Volume 5, No. 1 • Spring 1990

From the Literature: Handling an Anesthetic Related Death

Bacon, A.K.

Bacon, A.K., Death on the Table. Anesthesia 1989:44;245-248.

Dr. Bacon provides a prescription for responding to a death in the operating room and discusses the human relationships that are touched by this rare and tragic event.

He begins with a few “golden rules” for both the family and the care-givers: how to (1) break the news, (2) give the facts, (3) allow ventilation of emotions and grief, (4) answer questions, (5) restate the facts, (6) outline the steps that have to be taken by law, (7) express continuing support for the family and sympathy with them in their time of tragedy.

Following this initial and brief meeting, he suggests the medical team (surgeon, anesthesiologist, nurse, and another professional such as a chaplain or social worker) break for a final briefing for twenty minutes, and then return to the family to discuss the formalities of what happens next.

Dr. Bacon implies familiarity of the team with hospital procedures such as completion of the medical record, notification of the family doctor and the filing of incident reports and other forms. He specifically notes checking and recording the anesthesia machine and medication ampules utilized.

Further attention is directed to the possibility of civil proceeding, including the preparation of a narrative of the events as soon as possible “written to assist in defense of possible legal proceedings,” and a review with a senior anesthesiologist on staff. Finally, he expresses concern about debriefing the operating team, particularly in extremely stressful circumstances such as unusual media coverage, patients who were members of the surgical team and children.

Three questions come to mind. Is this really necessary? The answer on both moral and pragmatic grounds is yes. Our final service to our patients is the duty owed to the family. Moreover, there are suggestions that malpractice actions are driven by bad feelings as well as bad outcomes; such bad feelings have consisted of guilt, rage, grief, surprise, betrayal and abandonment. In the majority of our national and international efforts at quality assurance and risk management, we have begun to address adverse outcomes, but have barely scratched the surface of the bad feelings that may be associated with these bad outcomes.

Is it dangerous to our personal liability exposure to involve ourselves with families in such a manner following a catastrophic event? There are suggestions that just the opposite may be true. “Physicians, like anyone else, will make mistakes”.(1) Many legal actions against physicians are driven not by the quality of the care but by the anger, frustration and outrage of family members who perceive they have not been communicated with fully and in a timely manner. Communication after a catastrophe is no antidote to lack of preoperative evaluation, preparation and communication prior to the catastrophe, as well as selection and administration of an appropriate anesthetic and documentation of care.

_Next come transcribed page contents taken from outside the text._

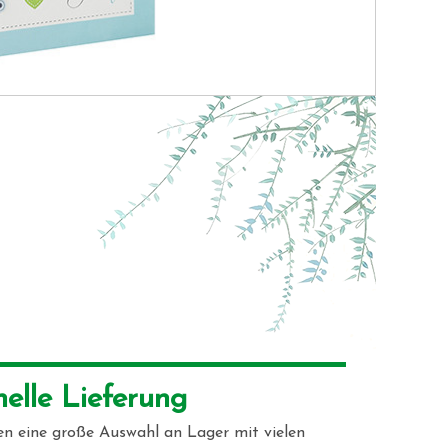
nelle Lieferung 
en eine große Auswahl an Lager mit vielen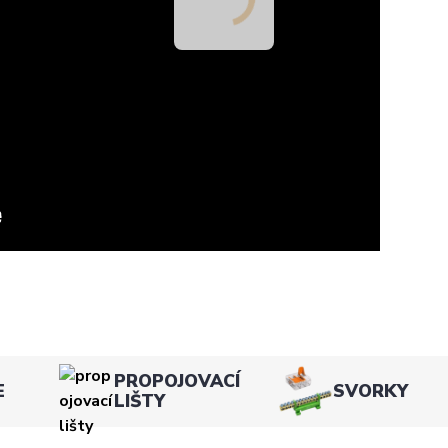
PROPOJOVACÍ
E
SVORKY
LIŠTY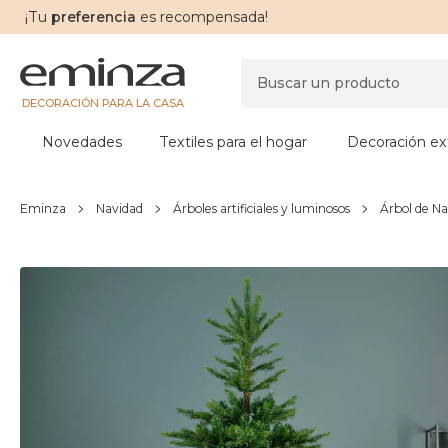
¡Tu
preferencia
es recompensada!
DECORACIÓN PARA LA CASA
Novedades
Textiles para el hogar
Decoración ext
Eminza
Navidad
Árboles artificiales y luminosos
Árbol de Nav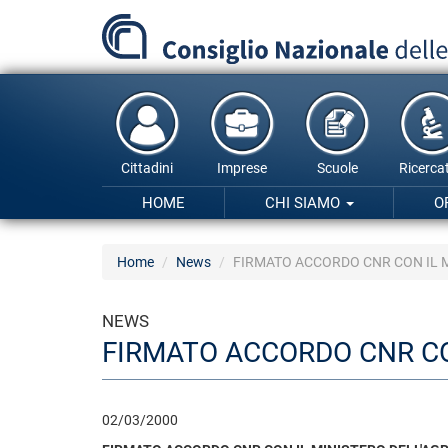
Salta
al
contenuto
principale
Cittadini
Imprese
Scuole
Ricercat
HOME
CHI SIAMO
O
Home
News
FIRMATO ACCORDO CNR CON IL M
NEWS
FIRMATO ACCORDO CNR CON
02/03/2000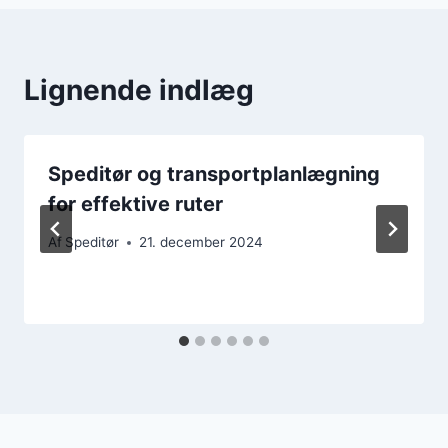
Lignende indlæg
Speditør og transportplanlægning
for effektive ruter
Af
Speditør
21. december 2024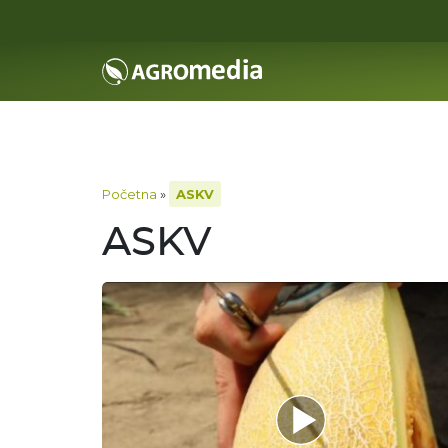
Početna
»
ASKV
ASKV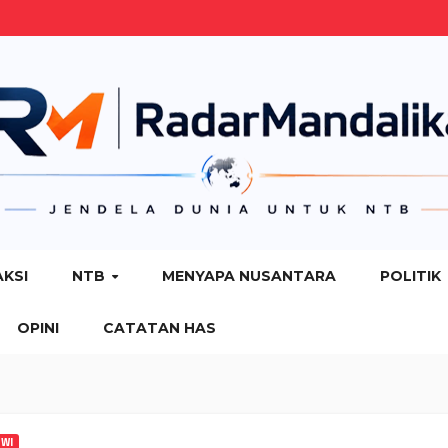
AKSI
NTB
MENYAPA NUSANTARA
POLITIK
OPINI
CATATAN HAS
PWI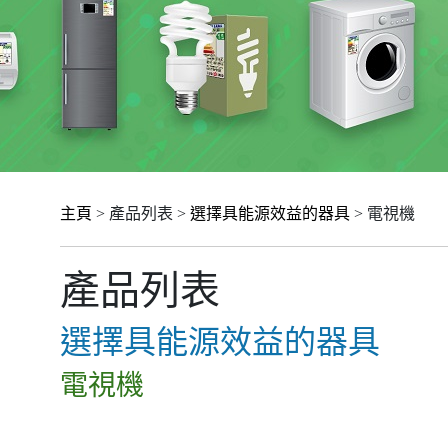
主頁
> 產品列表 >
選擇具能源效益的器具
> 電視機
產品列表
選擇具能源效益的器具
電視機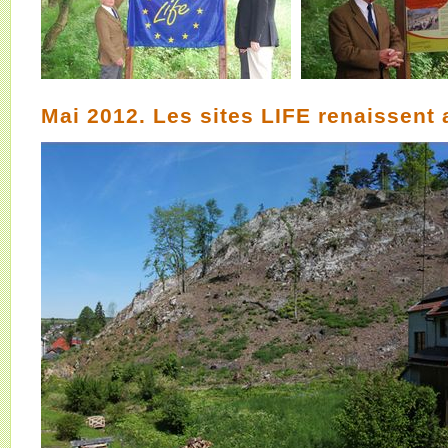
Mai 2012. Les sites LIFE renaissent a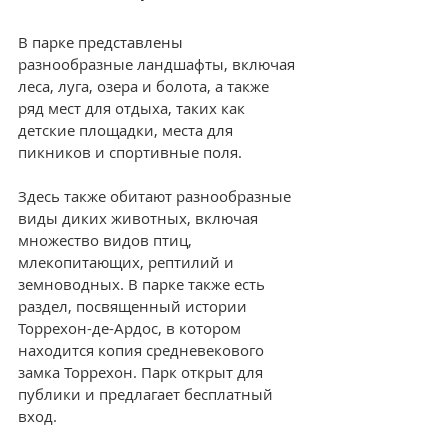
В парке представлены 
разнообразные ландшафты, включая 
леса, луга, озера и болота, а также 
ряд мест для отдыха, таких как 
детские площадки, места для 
пикников и спортивные поля. 
Здесь также обитают разнообразные 
виды диких животных, включая 
множество видов птиц, 
млекопитающих, рептилий и 
земноводных. В парке также есть 
раздел, посвященный истории 
Торрехон-де-Ардос, в котором 
находится копия средневекового 
замка Торрехон. Парк открыт для 
публики и предлагает бесплатный 
вход.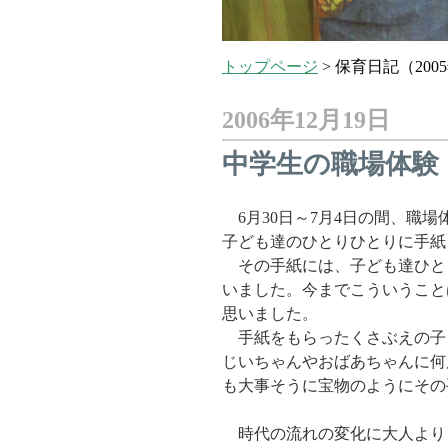
トップページ
>
保育日記（200
2006年12月19日
中学生の職場体験（20
6月30日～7月4日の間、職場
子ども達のひとりひとりに手紙
その手紙には、子ども達ひと
いました。今までこういうこと
思いました。
手紙をもらったくさぶえの子
じいちゃんやおばあちゃんに何
も大事そうに宝物のようにその
時代の流れの変化に大人より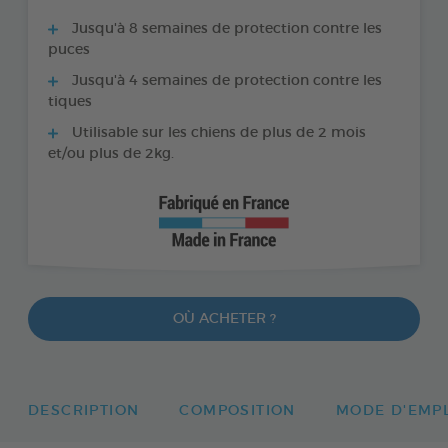
Jusqu'à 8 semaines de protection contre les
puces
Jusqu'à 4 semaines de protection contre les
tiques
Utilisable sur les chiens de plus de 2 mois
et/ou plus de 2kg.
OÙ ACHETER ?
DESCRIPTION
COMPOSITION
MODE D'EMP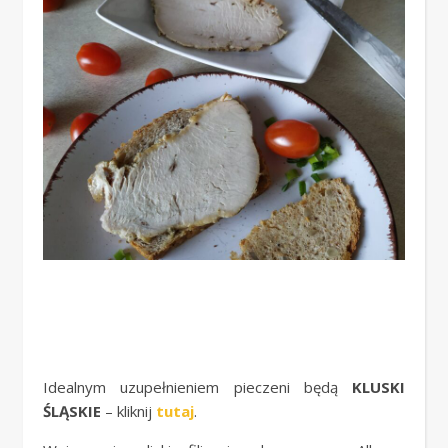
Idealnym uzupełnieniem pieczeni będą
KLUSKI
ŚLĄSKIE
– kliknij
tutaj
.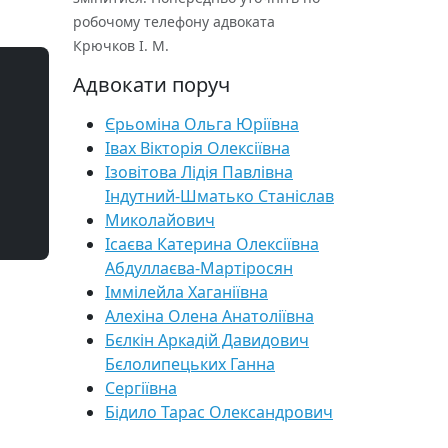
робочому телефону адвоката
Крючков І. М.
Адвокати поруч
Єрьоміна Ольга Юріївна
Івах Вікторія Олексіївна
Ізовітова Лідія Павлівна
Індутний-Шматько Станіслав
Миколайович
Ісаєва Катерина Олексіївна
Абдуллаєва-Мартіросян
Іммілейла Хаганіївна
Алехіна Олена Анатоліївна
Бєлкін Аркадій Давидович
Бєлолипецьких Ганна
Сергіївна
Бідило Тарас Олександрович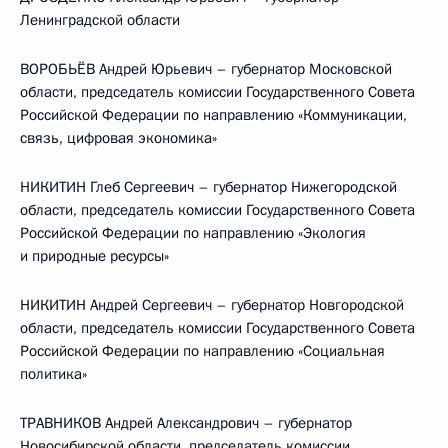
Ленинградской области
ВОРОБЬЁВ Андрей Юрьевич – губернатор Московской
области, председатель комиссии Государственного Совета
Российской Федерации по направлению «Коммуникации,
связь, цифровая экономика»
НИКИТИН Глеб Сергеевич – губернатор Нижегородской
области, председатель комиссии Государственного Совета
Российской Федерации по направлению «Экология
и природные ресурсы»
НИКИТИН Андрей Сергеевич – губернатор Новгородской
области, председатель комиссии Государственного Совета
Российской Федерации по направлению «Социальная
политика»
ТРАВНИКОВ Андрей Александрович – губернатор
Новосибирской области, председатель комиссии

Nevertheless, there are suggestions that the “sharing of uncertainty” reinforces the principles and practices of informed consent.’ It is important to remember that in communicating with the family following a catastrophe, an expression of sorrow or regret for the situation without admitting guilt or negligence is inadmissible as evidence of liability in several states, Massachusetts being one of them. This includes any statements, writings or benevolent gestures relating to the suffering of the victim of an accident. Such expressions (with the security of protection under the law) underscore the clinician’s empathic and mature response to a tragic situation.

Is there comparability between the Australian legal system and the American ? It is not completely dear. Yet, although the laws may be different, it is hard to believe that the feelings of those who are touched by medical tragedy are.

Very few practitioners of anesthesia have dared to approach this sensitive subject. Dr. Bacon presents a cogent overview of concerns material to the family, the anesthesiologist, the operating room team and -the practice of medicine.

Abstracted by Robert S. Holzman, M.D., Harvard Medical School and Children’s Hospital, Boston.


1. Hilfiker D. Facing our mistakes. N Eng J Med 1984: to; I IS122.

2. Gutheil TG, Bursztajn H, Brodsky A. Malpractice prevention through the sharing of uncertainty: Informed Consent and the Therapeutic Alliance N Engl J Med 1984:3 1 1’49-5 1.

3. Mass. Gen. Laws c. 233, sec. 23D (1986).